“Pardon?” The man was watching me now, brows dipped in concern.

“Can I get you some water?” I asked.

He nodded, and I got to work, setting the glass in front of him as I took his order.

Greta was back in the booth with Claudine.

“Thanks for the help,” I whispered to her on my way back behind the counter.

“Once a nurse, always a nurse,” she said, though there was a softness—or sadness—to her expression that hadn’t been there before. Nostalgia, maybe.

I leaned over the counter, my chin resting in my hands as I studied her. She was undoubtedly retired, and I couldn’t imagine her still wanting to work, but someone with a lifetime of nursing skills was beyond useful in these times.

My mind flew to Frank, to the few doctors we had available to us here. “If you’re in town for a bit, you should stop by the medical center a few blocks down, they’re always looking for help. I mean, if you’re interested, of course. No pressure.”

The women shared a look, and Greta nodded, her lips pressed into a grim smile. “Thanks, dear. I’m just passing through, but I’ll look into it if I change my mind.”

“Actually, I think I’m going to head out,” the man said, his words hesitant and expression unreadable. He gave me a slippery grin, one that didn’t reach his eyes. “Forgot I had somewhere to be.”

He collected his things, his gaze shifting from me to the women, confusion etched in the lines between his brows.

“Are you sure? I can get your order to go—” When I reached for a container and turned around, I saw only his back again, as he rushed out the door, his water untouched on the table.

Had the blood made him squeamish?

I’d made sure to wash and sanitize my hands before serving him.

Claudine winced at the sound of the door clanging shut. Her lips pressed into a thin smile as some unreadable conversation passed between the women. She let out a harsh laugh, before turning back to me. “Well, that was rude. But enough about him. Tell me, how are you today, dear? Any new developments to report? Have you started the journaling practice, like we discussed last week?”

I had lessthan an hour before I needed to get back to the diner for the dinner service, which meant that I had just enough time to sneak in a quick visit to Frank.

Sora and I did our best to make the trip every day, trading off when the other had a shift in the diner.

The walk to the medical center—a refurbished hospice with outdated supplies and tech that only occasionally worked—was quiet.

I leaned my head back, soaking in the feel of the sun against my skin. It was hot, and living without air conditioning was becoming more and more difficult each summer, especially now that I spent a good portion of my day in the relentless heat of a kitchen. Maybe one day, I’d get used to my skin feeling constantly sticky, but all I wanted right now was to go for a solid swim.
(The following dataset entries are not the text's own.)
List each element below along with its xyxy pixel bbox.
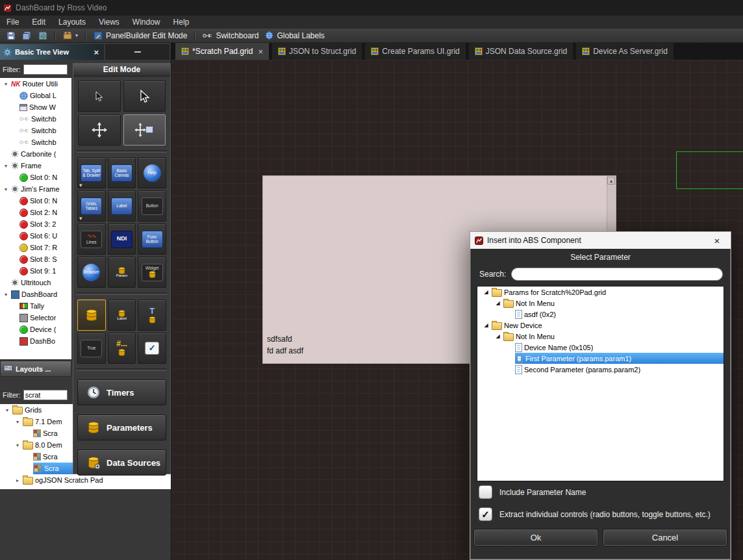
chevron-down-icon[interactable]: ▾: [79, 182, 82, 188]
tree-item[interactable]: Global L: [0, 90, 71, 101]
tree-item[interactable]: Tally: [0, 300, 71, 312]
expander-icon[interactable]: ◢: [483, 289, 490, 295]
component-param-source[interactable]: [77, 299, 106, 331]
component-tab-split-drawer[interactable]: Tab, Split & Drawer▾: [77, 157, 106, 188]
tree-item[interactable]: Slot 0: N: [0, 172, 71, 183]
menu-window[interactable]: Window: [126, 16, 167, 28]
expander-icon[interactable]: ▾: [14, 442, 21, 448]
cancel-button[interactable]: Cancel: [603, 529, 727, 546]
tab-create-params-ui-grid[interactable]: Create Params UI.grid: [365, 43, 465, 60]
expander-icon[interactable]: ◢: [483, 322, 490, 328]
tree-item[interactable]: Slot 2: N: [0, 207, 71, 218]
tree-item[interactable]: Show W: [0, 101, 71, 113]
basic-tree-view-header[interactable]: Basic Tree View ×: [0, 44, 104, 60]
menu-edit[interactable]: Edit: [25, 16, 52, 28]
tree-item[interactable]: Slot 0: N: [0, 195, 71, 207]
tab-json-to-struct-grid[interactable]: JSON to Struct.grid: [272, 43, 362, 60]
package-dropdown-button[interactable]: ▾: [60, 31, 81, 40]
expander-icon[interactable]: ◢: [494, 300, 501, 306]
component-func-button[interactable]: Func Button: [138, 223, 166, 255]
component-lines[interactable]: ∿∿Lines: [77, 223, 106, 255]
tree-item[interactable]: Slot 8: S: [0, 253, 71, 265]
component-grids-tables[interactable]: Grids, Tables▾: [77, 190, 106, 222]
parameter-item[interactable]: Device Name (0x105): [477, 342, 724, 353]
tree-item[interactable]: Slot 6: U: [0, 230, 71, 242]
parameter-item[interactable]: ◢Not In Menu: [477, 298, 724, 309]
ok-button[interactable]: Ok: [473, 529, 598, 546]
tree-item[interactable]: ▾NKRouter Utili: [0, 78, 71, 90]
tree-item[interactable]: Ultritouch: [0, 277, 71, 288]
panelbuilder-edit-mode-button[interactable]: PanelBuilder Edit Mode: [91, 31, 190, 41]
menu-help[interactable]: Help: [167, 16, 196, 28]
tree-item[interactable]: Switchb: [0, 136, 71, 148]
tree-item[interactable]: ▾Frame: [0, 160, 71, 172]
expander-icon[interactable]: ▾: [3, 186, 9, 192]
tree-item[interactable]: Switchb: [0, 125, 71, 136]
checkbox-unchecked[interactable]: [479, 485, 492, 499]
component-widget[interactable]: Widget: [138, 257, 166, 288]
expander-icon[interactable]: ▾: [3, 292, 9, 298]
tree-item[interactable]: Slot 3: 2: [0, 218, 71, 230]
expander-icon[interactable]: ▾: [3, 81, 9, 87]
tab-scratch-pad-grid[interactable]: *Scratch Pad.grid×: [175, 43, 269, 60]
parameter-item[interactable]: Second Parameter (params.param2): [477, 364, 724, 375]
pointer-tool[interactable]: [123, 81, 166, 112]
tree-item[interactable]: DashBo: [0, 335, 71, 347]
global-labels-button[interactable]: Global Labels: [262, 31, 327, 41]
expander-icon[interactable]: ▾: [14, 419, 21, 425]
move-tool[interactable]: [78, 114, 121, 146]
layouts-panel-header[interactable]: Layouts ...: [0, 361, 71, 377]
menu-file[interactable]: File: [0, 16, 25, 28]
component-param[interactable]: Param: [108, 257, 136, 288]
component-button[interactable]: Button: [138, 190, 166, 222]
parameter-item[interactable]: ◢Params for Scratch%20Pad.grid: [477, 286, 724, 298]
tree-item[interactable]: Carbonite (: [0, 148, 71, 160]
tree-item[interactable]: Switchb: [0, 113, 71, 125]
layouts-filter-input[interactable]: [23, 390, 68, 400]
tab-json-data-source-grid[interactable]: JSON Data Source.grid: [469, 43, 573, 60]
tree-filter-input[interactable]: [23, 64, 68, 75]
move-component-tool[interactable]: [123, 114, 166, 146]
tree-item[interactable]: Slot 7: R: [0, 242, 71, 253]
parameter-item[interactable]: ◢Not In Menu: [477, 331, 724, 342]
component-param-number[interactable]: #...: [108, 333, 136, 364]
tree-item[interactable]: Slot 9: 1: [0, 265, 71, 277]
parameter-item[interactable]: First Parameter (params.param1): [477, 353, 724, 364]
palette-timers-button[interactable]: Timers: [77, 379, 166, 405]
chevron-down-icon[interactable]: ▾: [79, 215, 82, 222]
dialog-titlebar[interactable]: Insert into ABS Component ×: [470, 232, 731, 249]
checkbox-checked[interactable]: ✓: [479, 507, 492, 521]
component-browser[interactable]: Browser: [77, 257, 106, 288]
dialog-search-input[interactable]: [511, 268, 723, 281]
component-param-toggle[interactable]: True: [77, 333, 106, 364]
expander-icon[interactable]: ▾: [3, 163, 9, 169]
expander-icon[interactable]: ▸: [14, 477, 21, 483]
tab-device-as-server-grid[interactable]: Device As Server.grid: [576, 43, 674, 60]
component-label[interactable]: Label: [108, 190, 136, 222]
palette-parameters-button[interactable]: Parameters: [77, 414, 166, 440]
palette-data-sources-button[interactable]: Data Sources: [77, 450, 166, 476]
close-icon[interactable]: ×: [708, 235, 726, 246]
tab-close-icon[interactable]: ×: [258, 47, 263, 57]
component-param-text[interactable]: T: [138, 299, 166, 331]
component-param-checkbox[interactable]: ✓: [138, 333, 166, 364]
save-all-button[interactable]: [19, 31, 34, 41]
tree-item[interactable]: Device (: [0, 324, 71, 335]
close-icon[interactable]: ×: [92, 47, 101, 57]
menu-views[interactable]: Views: [92, 16, 126, 28]
component-ndi[interactable]: NDI: [108, 223, 136, 255]
component-basic-canvas[interactable]: Basic Canvas: [108, 157, 136, 188]
collapsed-panel-strip[interactable]: [105, 44, 170, 60]
expander-icon[interactable]: ◢: [494, 333, 501, 339]
parameter-item[interactable]: ◢New Device: [477, 320, 724, 331]
tree-item[interactable]: ▾DashBoard: [0, 288, 71, 300]
select-tool[interactable]: [78, 81, 121, 112]
scroll-up-icon[interactable]: ▴: [607, 177, 615, 185]
expander-icon[interactable]: ▾: [4, 407, 10, 413]
export-button[interactable]: [36, 31, 50, 41]
save-button[interactable]: [4, 31, 18, 41]
tree-item[interactable]: ▾Jim's Frame: [0, 183, 71, 195]
component-help[interactable]: Help: [138, 157, 166, 188]
component-param-label[interactable]: Label: [108, 299, 136, 331]
menu-layouts[interactable]: Layouts: [52, 16, 92, 28]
Maybe I could convince Sora to postpone our night out long enough for a quick dip in the lake before sunset.

“Mareena.” A soft voice pulled me from my reverie.

“Hey, Jo. How’s your mom today?”

Jo scooped her long, thick braids, holding them off her neck in a makeshift ponytail as the sun drew beads of sweat along her skin. She shrugged; her smile full of warmth even as some of it faded from her eyes. “No change, you know how it is.”

I did.

Jo spent most of her afternoons working in the med center. That’s where I’d met her, though she’d since become a frequent visitor at the diner whenever she could be convinced to get some fresh air and a hot meal, which wasn’t as often as Sora and I would have liked.

Like most of us, Jo’s plans have radically shifted in the last few years. Before The Undoing, she had an ambitious and rigorous life laid out before her. She’d been admitted to a competitive anthropology program down south and had every intention of seeking a prestigious fellowship after completing her doctoral program.

When her mother and sister got sick, she tossed those plans, abandoned her dissertation, and pivoted to learning as much as she could about medicine. “Research was research,” as she often said, and her skillset made the pivot with remarkable ease. It had been too late to save her sister, but she still clung to the possibility that she might find a way to help her mother.

Without money or influence, though, the options most of us had were slim.

The community kept the medical center up and running, and we had volunteers—one former med student, a doula, a seamstress, and Jo. It was more than a lot of the humans living outside of the compounds had, though our access to any state-of-the-art medicine was nothing compared to what it had been in the Before.

Occasionally, if Jo submitted her research to the closest compound specializing in healing—the one run by the Sect of Azrael—along with some patient blood samples, they’d send back enough to update a piece of equipment or add an extra bed or two. It was their attempt at ensuring our compliance and goodwill, while they benefited from the fruits of Jo and the other volunteers’ meticulous labor. Jo would do the work, and their patients would be the ones to survive because of it. Hers were collateral damage, cheap test subjects along the way.